Goal of the exercise >> Word for word, restate every line of the material.

======== Provided material ========

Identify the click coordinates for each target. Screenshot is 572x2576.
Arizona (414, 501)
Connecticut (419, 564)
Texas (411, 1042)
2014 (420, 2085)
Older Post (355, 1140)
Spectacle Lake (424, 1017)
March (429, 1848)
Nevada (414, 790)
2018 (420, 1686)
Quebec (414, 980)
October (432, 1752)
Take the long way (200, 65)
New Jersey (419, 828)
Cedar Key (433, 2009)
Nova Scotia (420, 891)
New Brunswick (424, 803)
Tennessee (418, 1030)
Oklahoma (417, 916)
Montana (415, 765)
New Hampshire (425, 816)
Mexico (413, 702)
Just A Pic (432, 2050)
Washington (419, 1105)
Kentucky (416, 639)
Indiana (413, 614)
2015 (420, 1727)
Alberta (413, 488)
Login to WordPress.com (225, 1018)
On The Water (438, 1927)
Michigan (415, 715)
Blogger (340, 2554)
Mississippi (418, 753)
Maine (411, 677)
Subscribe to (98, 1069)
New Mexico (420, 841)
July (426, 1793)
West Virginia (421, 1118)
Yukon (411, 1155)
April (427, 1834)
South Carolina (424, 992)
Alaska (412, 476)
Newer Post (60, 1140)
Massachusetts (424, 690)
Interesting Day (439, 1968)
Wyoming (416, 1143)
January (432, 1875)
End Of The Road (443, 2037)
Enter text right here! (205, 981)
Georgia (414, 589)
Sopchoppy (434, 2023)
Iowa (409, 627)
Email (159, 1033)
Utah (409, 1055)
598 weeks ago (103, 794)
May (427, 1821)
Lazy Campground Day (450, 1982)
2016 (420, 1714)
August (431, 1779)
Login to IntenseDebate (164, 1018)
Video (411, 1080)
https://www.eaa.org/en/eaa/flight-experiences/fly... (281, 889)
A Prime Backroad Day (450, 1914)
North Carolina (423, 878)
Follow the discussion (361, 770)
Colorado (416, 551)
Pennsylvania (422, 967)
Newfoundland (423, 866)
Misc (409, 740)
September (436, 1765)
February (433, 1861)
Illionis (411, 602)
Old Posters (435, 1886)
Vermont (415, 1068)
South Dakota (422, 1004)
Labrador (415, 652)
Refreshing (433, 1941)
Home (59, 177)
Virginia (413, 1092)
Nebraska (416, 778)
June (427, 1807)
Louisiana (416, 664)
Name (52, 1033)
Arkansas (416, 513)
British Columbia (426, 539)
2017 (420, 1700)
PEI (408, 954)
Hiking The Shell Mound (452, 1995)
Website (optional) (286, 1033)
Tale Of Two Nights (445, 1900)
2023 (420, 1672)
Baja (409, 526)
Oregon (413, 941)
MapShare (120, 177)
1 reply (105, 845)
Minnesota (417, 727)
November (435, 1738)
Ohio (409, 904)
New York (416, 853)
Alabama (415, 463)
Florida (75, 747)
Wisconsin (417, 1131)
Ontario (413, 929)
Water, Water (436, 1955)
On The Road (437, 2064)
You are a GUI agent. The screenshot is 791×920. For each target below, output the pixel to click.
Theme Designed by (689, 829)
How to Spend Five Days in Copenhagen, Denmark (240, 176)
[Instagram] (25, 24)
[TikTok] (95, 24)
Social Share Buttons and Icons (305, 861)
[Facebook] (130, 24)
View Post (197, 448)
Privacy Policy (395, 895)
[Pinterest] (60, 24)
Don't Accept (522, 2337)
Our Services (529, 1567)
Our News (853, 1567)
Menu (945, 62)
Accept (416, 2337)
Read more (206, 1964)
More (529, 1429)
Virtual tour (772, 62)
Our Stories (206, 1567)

========

Written reply >>
Identify the click coordinates for each target. Screenshot is 572x2576.
Arizona (414, 501)
Connecticut (419, 564)
Texas (411, 1042)
2014 (420, 2085)
Older Post (355, 1140)
Spectacle Lake (424, 1017)
March (429, 1848)
Nevada (414, 790)
2018 (420, 1686)
Quebec (414, 980)
October (432, 1752)
Take the long way (200, 65)
New Jersey (419, 828)
Cedar Key (433, 2009)
Nova Scotia (420, 891)
New Brunswick (424, 803)
Tennessee (418, 1030)
Oklahoma (417, 916)
Montana (415, 765)
New Hampshire (425, 816)
Mexico (413, 702)
Just A Pic (432, 2050)
Washington (419, 1105)
Kentucky (416, 639)
Indiana (413, 614)
2015 (420, 1727)
Alberta (413, 488)
Login to WordPress.com (225, 1018)
On The Water (438, 1927)
Michigan (415, 715)
Blogger (340, 2554)
Mississippi (418, 753)
Maine (411, 677)
Subscribe to (98, 1069)
New Mexico (420, 841)
July (426, 1793)
West Virginia (421, 1118)
Yukon (411, 1155)
April (427, 1834)
South Carolina (424, 992)
Alaska (412, 476)
Newer Post (60, 1140)
Massachusetts (424, 690)
Interesting Day (439, 1968)
Wyoming (416, 1143)
January (432, 1875)
End Of The Road (443, 2037)
Enter text right here! (205, 981)
Georgia (414, 589)
Sopchoppy (434, 2023)
Iowa (409, 627)
Email (159, 1033)
Utah (409, 1055)
598 weeks ago (103, 794)
May (427, 1821)
Lazy Campground Day (450, 1982)
2016 (420, 1714)
August (431, 1779)
Login to IntenseDebate (164, 1018)
Video (411, 1080)
https://www.eaa.org/en/eaa/flight-experiences/fly... (281, 889)
A Prime Backroad Day (450, 1914)
North Carolina (423, 878)
Follow the discussion (361, 770)
Colorado (416, 551)
Pennsylvania (422, 967)
Newfoundland (423, 866)
Misc (409, 740)
September (436, 1765)
February (433, 1861)
Illionis (411, 602)
Old Posters (435, 1886)
Vermont (415, 1068)
South Dakota (422, 1004)
Labrador (415, 652)
Refreshing (433, 1941)
Home (59, 177)
Virginia (413, 1092)
Nebraska (416, 778)
June (427, 1807)
Louisiana (416, 664)
Name (52, 1033)
Arkansas (416, 513)
British Columbia (426, 539)
2017 (420, 1700)
PEI (408, 954)
Hiking The Shell Mound (452, 1995)
Website (optional) (286, 1033)
Tale Of Two Nights (445, 1900)
2023 (420, 1672)
Baja (409, 526)
Oregon (413, 941)
MapShare (120, 177)
1 reply (105, 845)
Minnesota (417, 727)
November (435, 1738)
Ohio (409, 904)
New York (416, 853)
Alabama (415, 463)
Florida (75, 747)
Wisconsin (417, 1131)
Ontario (413, 929)
Water, Water (436, 1955)
On The Road (437, 2064)
You are a GUI agent. The screenshot is 791×920. For each target below, output the pixel to click.
Theme Designed by (689, 829)
How to Spend Five Days in Copenhagen, Denmark (240, 176)
[Instagram] (25, 24)
[TikTok] (95, 24)
Social Share Buttons and Icons (305, 861)
[Facebook] (130, 24)
View Post (197, 448)
Privacy Policy (395, 895)
[Pinterest] (60, 24)
Don't Accept (522, 2337)
Our Services (529, 1567)
Our News (853, 1567)
Menu (945, 62)
Accept (416, 2337)
Read more (206, 1964)
More (529, 1429)
Virtual tour (772, 62)
Our Stories (206, 1567)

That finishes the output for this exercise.